Another disaffected physician, John Tilden M.D.(1851-1940) lost faith in drugs, and he too went the sugar pill route, until he “…mentally evolved to the truth that even sugar pills were injurious, in that the make believe medication educated my patients into believing that their improvement was due to the supposed drug they were taking. This is the harm in doing for sick people anything labeled curative.” Tilden advanced the theory that:
“The toxin theory of the healing art is grounded on the truth that toxemia is the basic source of all diseases. So sure and certain is this truth that I do not hesitate to say that it is by far the most satisfactory theory that has been advanced in all the history of medicine. It is a scientific system that covers the whole field of cause and effect—a system that synthesizes with all knowledge, hence a true philosophy.”
“As has been stated continuously in my writings for the past dozen years, the habits of overeating, overclothing, and excesses of all kinds use up nerve energy. When the nerve supply is not equal to the demands of the body, organic functioning is impaired, resulting in the retention of waste products. This produces Toxemia.”
In the 1930s came Tilden’s Seven Stages of Disease
- ENERVATION The Toxic Sufferer does not feel his “normal self.” He feels either stimulated or depressed by the poisonous overload.

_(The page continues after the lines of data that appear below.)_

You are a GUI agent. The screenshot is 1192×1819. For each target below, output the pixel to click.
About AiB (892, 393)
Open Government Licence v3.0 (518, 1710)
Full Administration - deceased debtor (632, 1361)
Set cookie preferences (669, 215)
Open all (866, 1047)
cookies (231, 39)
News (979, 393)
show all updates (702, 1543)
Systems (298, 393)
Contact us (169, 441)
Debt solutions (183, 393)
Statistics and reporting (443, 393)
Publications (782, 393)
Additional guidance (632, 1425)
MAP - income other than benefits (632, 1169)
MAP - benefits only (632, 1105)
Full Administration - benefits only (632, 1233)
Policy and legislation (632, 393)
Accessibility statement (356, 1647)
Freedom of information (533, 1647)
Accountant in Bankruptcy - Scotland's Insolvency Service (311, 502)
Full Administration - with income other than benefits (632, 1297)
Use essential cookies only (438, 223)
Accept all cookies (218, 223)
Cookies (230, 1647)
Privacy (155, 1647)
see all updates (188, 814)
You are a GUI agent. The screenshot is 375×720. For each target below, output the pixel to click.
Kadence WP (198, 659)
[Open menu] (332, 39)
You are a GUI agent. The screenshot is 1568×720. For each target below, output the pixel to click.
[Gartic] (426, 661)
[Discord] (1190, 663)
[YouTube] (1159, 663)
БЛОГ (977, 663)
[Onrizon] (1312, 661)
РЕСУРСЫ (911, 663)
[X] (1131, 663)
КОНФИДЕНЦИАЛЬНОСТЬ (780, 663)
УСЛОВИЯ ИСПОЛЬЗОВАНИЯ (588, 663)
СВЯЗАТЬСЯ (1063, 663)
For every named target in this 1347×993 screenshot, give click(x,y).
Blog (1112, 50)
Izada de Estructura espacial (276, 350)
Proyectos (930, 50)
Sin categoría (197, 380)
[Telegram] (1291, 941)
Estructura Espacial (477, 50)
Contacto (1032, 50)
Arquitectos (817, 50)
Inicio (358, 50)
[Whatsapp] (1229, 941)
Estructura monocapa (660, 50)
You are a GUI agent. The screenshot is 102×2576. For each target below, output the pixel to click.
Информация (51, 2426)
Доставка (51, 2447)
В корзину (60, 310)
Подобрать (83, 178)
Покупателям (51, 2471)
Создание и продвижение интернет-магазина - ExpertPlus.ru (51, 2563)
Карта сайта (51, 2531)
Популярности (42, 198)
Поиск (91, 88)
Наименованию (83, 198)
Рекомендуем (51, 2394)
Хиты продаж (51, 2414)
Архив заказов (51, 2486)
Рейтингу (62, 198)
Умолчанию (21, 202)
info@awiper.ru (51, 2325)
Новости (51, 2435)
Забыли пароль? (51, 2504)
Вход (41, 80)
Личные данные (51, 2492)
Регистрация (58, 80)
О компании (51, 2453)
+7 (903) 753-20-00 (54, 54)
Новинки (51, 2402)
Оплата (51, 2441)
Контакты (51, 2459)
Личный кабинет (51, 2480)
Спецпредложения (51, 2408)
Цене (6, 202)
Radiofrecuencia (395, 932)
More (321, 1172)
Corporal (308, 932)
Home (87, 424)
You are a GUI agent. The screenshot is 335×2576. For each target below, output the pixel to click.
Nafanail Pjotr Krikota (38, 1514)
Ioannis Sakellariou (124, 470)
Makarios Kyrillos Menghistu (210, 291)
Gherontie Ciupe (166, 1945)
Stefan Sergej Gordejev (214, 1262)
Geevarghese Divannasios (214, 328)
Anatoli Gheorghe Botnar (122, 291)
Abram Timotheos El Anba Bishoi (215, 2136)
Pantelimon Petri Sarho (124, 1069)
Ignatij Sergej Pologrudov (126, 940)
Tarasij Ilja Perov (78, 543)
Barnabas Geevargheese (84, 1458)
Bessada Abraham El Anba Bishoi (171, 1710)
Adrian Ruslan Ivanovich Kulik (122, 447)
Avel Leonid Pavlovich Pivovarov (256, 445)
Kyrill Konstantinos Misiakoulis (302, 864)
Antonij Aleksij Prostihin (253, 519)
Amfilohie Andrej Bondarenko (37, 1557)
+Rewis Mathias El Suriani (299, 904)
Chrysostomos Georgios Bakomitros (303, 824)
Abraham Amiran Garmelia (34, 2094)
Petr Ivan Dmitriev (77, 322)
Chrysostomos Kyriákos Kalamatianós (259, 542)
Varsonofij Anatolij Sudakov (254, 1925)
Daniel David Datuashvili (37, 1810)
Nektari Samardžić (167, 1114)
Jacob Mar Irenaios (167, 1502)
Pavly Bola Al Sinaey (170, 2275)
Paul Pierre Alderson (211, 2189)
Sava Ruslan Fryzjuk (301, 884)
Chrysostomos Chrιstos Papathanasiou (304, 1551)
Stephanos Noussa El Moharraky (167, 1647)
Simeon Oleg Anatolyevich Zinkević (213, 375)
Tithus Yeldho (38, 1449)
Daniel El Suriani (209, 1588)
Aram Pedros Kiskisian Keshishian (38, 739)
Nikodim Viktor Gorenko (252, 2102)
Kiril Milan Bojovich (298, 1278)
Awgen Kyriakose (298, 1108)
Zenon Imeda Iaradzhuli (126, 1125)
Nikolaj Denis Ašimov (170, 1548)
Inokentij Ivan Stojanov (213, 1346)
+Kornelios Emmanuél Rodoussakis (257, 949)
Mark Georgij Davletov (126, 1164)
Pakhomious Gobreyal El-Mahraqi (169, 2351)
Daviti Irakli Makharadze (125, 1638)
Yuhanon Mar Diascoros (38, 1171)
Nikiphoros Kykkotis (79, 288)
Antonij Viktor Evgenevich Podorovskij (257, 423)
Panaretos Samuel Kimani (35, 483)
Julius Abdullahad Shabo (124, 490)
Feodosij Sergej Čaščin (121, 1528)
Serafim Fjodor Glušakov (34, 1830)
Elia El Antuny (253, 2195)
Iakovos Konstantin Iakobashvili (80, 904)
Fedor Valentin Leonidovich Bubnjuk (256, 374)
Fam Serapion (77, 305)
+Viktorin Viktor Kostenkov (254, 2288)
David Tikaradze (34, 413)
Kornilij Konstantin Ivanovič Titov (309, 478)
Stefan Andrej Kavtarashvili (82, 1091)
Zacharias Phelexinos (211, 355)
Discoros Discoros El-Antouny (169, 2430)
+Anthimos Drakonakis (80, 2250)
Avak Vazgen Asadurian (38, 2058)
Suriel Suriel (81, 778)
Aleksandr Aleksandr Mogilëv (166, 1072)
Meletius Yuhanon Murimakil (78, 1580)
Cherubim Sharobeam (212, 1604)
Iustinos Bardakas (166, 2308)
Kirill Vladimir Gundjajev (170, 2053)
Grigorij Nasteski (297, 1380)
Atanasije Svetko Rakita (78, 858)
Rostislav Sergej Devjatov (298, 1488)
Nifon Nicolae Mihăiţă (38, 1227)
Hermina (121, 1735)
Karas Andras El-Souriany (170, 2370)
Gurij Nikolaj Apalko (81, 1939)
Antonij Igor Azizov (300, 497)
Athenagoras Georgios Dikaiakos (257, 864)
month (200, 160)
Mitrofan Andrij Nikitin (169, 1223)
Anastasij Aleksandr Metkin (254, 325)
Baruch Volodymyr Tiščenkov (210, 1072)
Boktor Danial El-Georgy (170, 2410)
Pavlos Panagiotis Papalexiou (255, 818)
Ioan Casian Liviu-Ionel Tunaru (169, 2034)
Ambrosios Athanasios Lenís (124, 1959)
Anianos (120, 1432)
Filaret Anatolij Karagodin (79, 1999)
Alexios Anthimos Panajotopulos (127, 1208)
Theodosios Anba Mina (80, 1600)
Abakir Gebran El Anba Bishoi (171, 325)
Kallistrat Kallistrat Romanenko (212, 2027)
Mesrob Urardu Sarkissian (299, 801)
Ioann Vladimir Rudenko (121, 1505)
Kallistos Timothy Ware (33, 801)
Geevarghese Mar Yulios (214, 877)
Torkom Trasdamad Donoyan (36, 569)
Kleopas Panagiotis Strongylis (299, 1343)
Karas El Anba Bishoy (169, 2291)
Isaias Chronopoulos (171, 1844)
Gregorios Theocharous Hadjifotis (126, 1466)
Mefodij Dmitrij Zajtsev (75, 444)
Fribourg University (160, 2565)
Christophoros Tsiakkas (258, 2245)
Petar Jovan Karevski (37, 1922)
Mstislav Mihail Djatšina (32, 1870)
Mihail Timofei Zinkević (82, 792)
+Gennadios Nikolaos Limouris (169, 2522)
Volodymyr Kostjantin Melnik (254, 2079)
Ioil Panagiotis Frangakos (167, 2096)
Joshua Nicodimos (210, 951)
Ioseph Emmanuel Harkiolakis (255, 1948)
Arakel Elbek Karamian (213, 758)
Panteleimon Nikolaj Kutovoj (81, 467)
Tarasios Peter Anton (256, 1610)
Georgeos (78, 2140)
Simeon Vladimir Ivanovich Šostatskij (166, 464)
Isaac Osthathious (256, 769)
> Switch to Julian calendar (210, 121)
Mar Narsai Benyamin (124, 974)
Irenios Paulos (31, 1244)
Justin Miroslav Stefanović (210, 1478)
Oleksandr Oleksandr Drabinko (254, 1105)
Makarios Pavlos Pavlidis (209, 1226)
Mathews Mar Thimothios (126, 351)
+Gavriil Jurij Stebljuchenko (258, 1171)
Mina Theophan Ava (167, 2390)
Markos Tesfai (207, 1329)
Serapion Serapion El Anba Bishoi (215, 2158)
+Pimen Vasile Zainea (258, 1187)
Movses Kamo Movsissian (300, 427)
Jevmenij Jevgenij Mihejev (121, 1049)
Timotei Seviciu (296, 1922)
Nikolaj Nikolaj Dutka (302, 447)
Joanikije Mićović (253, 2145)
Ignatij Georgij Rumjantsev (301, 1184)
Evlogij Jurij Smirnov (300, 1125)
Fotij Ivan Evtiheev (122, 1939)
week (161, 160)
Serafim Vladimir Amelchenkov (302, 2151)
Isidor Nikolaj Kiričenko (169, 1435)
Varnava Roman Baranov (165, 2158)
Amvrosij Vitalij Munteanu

- TOXEMIA Nerve Energy is too low to eliminate metabolic wastes and ingested poisons. These toxic substances begin to saturate first the bloodstream and lymphatic fluids and then the cells themselves. The patient feels inordinately tired.
- IRRITATION Toxic build-up within the blood and lymph and tissues continues. The cells/tissues where build-up occurs are irritated by the toxic nature of the waste, resulting in a low-grade inflammation. At this stage, the patient may be told that he is fine, and all the symptoms are in his head.
- INFLAMMATION The low-grade, chronic inflammation is leading to the death of cells. An area or organ where toxins have amassed next becomes fully inflamed. The patient experiences actual pain, along with pathological symptoms at this point. With the appearance of these symptoms, allopathy can finally name the complaint, and offer drug therapy.
- ULCERATION Tissues are destroyed. The body ulcerates, forming an outlet for the poisonous build-up. The patient experiences a multiplication and worsening of symptoms while the pain intensifies.
- INDURATION Induration is the result of long-standing, chronic inflammation with bouts of acute inflammation interspersed. Toxins may or may not be encapsulated in a tumor, sac, wen, or polyp. The patient endures even more physical pain, which is intensified by the emotional distress of realizing that he is only getting worse, regardless of his earnest, obedient, even heroic attempts to get well.
- IRREVERSIBLE DEGENERATION AND/OR FUNGATION (CANCER) Cellular integrity is destroyed through their disorganization and/or cancerous proliferation. Tissues, organs, and whole systems lose their ability to function normally. Biochemical and morphological changes from the depositing of endogenous and exogenous toxins bring about degeneration and death at the cellular level. Failure of vital organs eventually results in death.
NH practitioners vary as to the details of diet, but most avoid processed food and refined sugar, and consume little meat. They eschew conventional allopathic therapies, excepting surgery in cases of trauma or structural defect, and recommend fasting, especially when one is ill. Essentially, natural hygiene boils down to living right, and letting nature generally take its own wise course. Pretty hard to argue with that, I’d say.